§ Record extracts
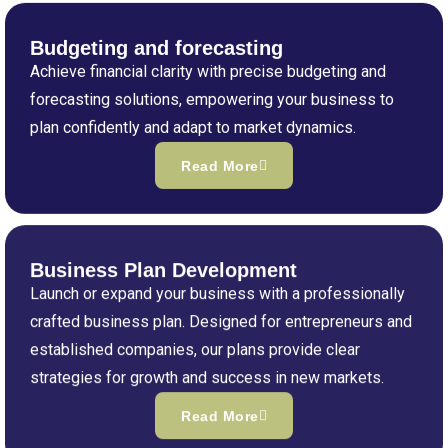
Budgeting and forecasting
Achieve financial clarity with precise budgeting and
forecasting solutions, empowering your business to
plan confidently and adapt to market dynamics.
Read More
Business Plan Development
Launch or expand your business with a professionally
crafted business plan. Designed for entrepreneurs and
established companies, our plans provide clear
strategies for growth and success in new markets.
Read More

§ Directions
Search the preceding listing for "your", then copy every line that holds it.

§ Response to the task
forecasting solutions, empowering your business to
Launch or expand your business with a professionally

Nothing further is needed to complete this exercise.